Time and budget saver for outlet inspection
July 17, 2018

Is it possible to save up to 67% of the budget allocated for outlet inspection? We give a positive answer as it was proved by our project.

An international tobacco company is suffering from a disorganized inspection process, which implies hiring a large number of outlet agents to collect information about each outlet where its production is sold. Outlet agents get a special paper form to find out about the sales result, the placement of the product, the condition of the shop etc. They spend about an hour to inspect one shop (4-5 shops a day) and then they have to come back to the office and type in the information on the computer which takes them about a half an hour more (per shop).

Why do they double their work by filling in paper forms and writing reports? Is it possible to do it 2-3 times faster? Well, the solution that we have provided helps to save approximately one hour on inspecting and describing just one shop.

How did we do that?

We suggested creating an application for the special corporate smartphones being used by the agents, which would allow to input the information being inside the shop. The application eases the data collecting process providing special intelligent templates with forms to fill in and lists to choose from. Every template is generated automatically, depending on the type of the store. The data is collected and sent to the backend in a format, that requires no additional preparation.

The application structures the information and the outlet agents are able to adjust the form and the questions to the outlet chosen. When the work is done, all the gathered information is sent to the cloud database for further analysis and decision making. It is also possible to take some photos and attach them to the form.


The solution was found and now let’s take a close look at the process from the beginning till the end.

Step 1

The first meeting where our business analyst was discussing the task and deadlines with the company’s officials showed that a lot of work should be done to clear the goals and get the right understanding of the working process. Our expert had to interview all the stakeholders to get a clear idea of the working process and was able to find some problem areas in it, then the business vision was formulated.

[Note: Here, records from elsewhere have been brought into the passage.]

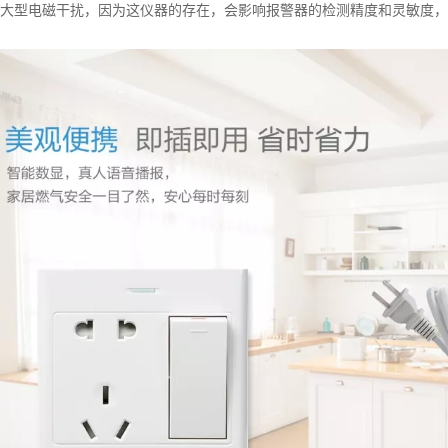
大型电磁干扰，因为这仪器的存在，会影响报警器的检测精度和灵敏度，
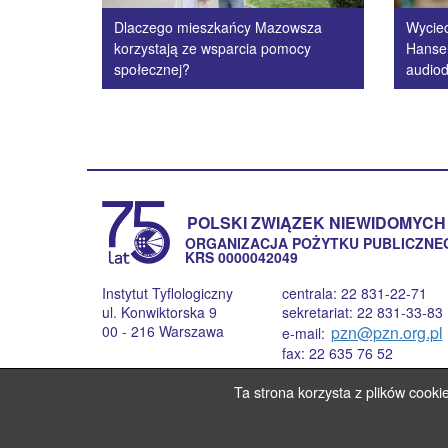
Dlaczego mieszkańcy Mazowsza
Wycie
korzystają ze wsparcia pomocy
Hanse
społecznej?
audiod
POLSKI ZWIĄZEK NIEWIDOMYCH
ORGANIZACJA POŻYTKU PUBLICZNE
KRS 0000042049
Instytut Tyflologiczny
centrala: 22 831-22-71
ul. Konwiktorska 9
sekretariat: 22 831-33-83
00 - 216 Warszawa
pzn@pzn.org.pl
e-mail:
fax: 22 635 76 52
Ta strona korzysta z plików cooki
Prowadzenie strony: Instytut Tyflologiczny PZN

There were quite a lot of stakeholders in the system (sales department managers, IT department managers, outlet agents) and our first aim was to meet all their requirements although they sometimes contradicted one another. Eventually, we were able to find the best solution that turned to be the most effective and suited everyone.
Business Analyst

Step 2

When the business vision was approved, to integrate the application with the existing IT backend infrastructure, our team also held the investigation of the existing architecture design and consultations with the client side tech teams.

The main challenge for the technical team was to find a balance between supporting old IT systems of the company and implementing new technologies in developing mobile applications. We have managed to do that by using a distributed application structure
Tech Lead

Step 3

Having sketched the future User Experience (UX) and User Interface (UI), the team of the business analyst and the UI designer set up the UX prototype to present to the stakeholder’s board for intermediate review and feedback. Already at the prototyping stage, the team showed the inclination to combine the best practices of Android Guidelines (for that period of time) with taking into account the collected preferences of the potential users. Due to it, the subsequent presentation showed the UX prototype met almost all the stakeholders’ requirements, so after several minor changes, the UX project was approved.

Step 4

Basing on the approved UX project, and the results of steps 1 and 2, the business analyst started to compile the specification that would cover all the aspects of the application functioning, in terms of user experience, integration with the existing infrastructure, and meeting the business goals. When ready, we presented the specification to the client, to make sure our vision on the details of application functioning was still in line with the ones of the client’s.

Step 5

After this, the UI designer started to work on the final version of the design: he drew the ready-to-market UI, taking into account the peculiarities of the client’s unified smartphones model range (every outlet agent used a smartphone of the same model); introduced the traits of the company’s corporate style; and created the screen compilation for the developers. The final design also went through the procedure of approval, which we got having covered a couple of corporate style preferences. Afterwards, our team proceeded to development.

Step 6

The application development process took about 1.5 months and was carried out by using the waterfall model with the clearly defined scope and deliverables to meet the company’s needs. The reporting process consisted of a report and a collective phone call twice a week, and a weekly on-site meeting with the product owner. The quality assurance was included into the process as well.

Step 7

The application was tested on a small area and some features for better usability were implemented. After that, the application was successfully released.


The application we have created for special corporate smartphones (used by outlet agents) makes the data collecting process much easier by providing templates with forms to fill in and lists to choose from. As a result, the outlet agents do not waste time on writing reports, so they are able to inspect more retail outlets. This helps to save about 62 500 dollars per year. Moreover, all the information collected is saved in the cloud database just after the outlet has been inspected.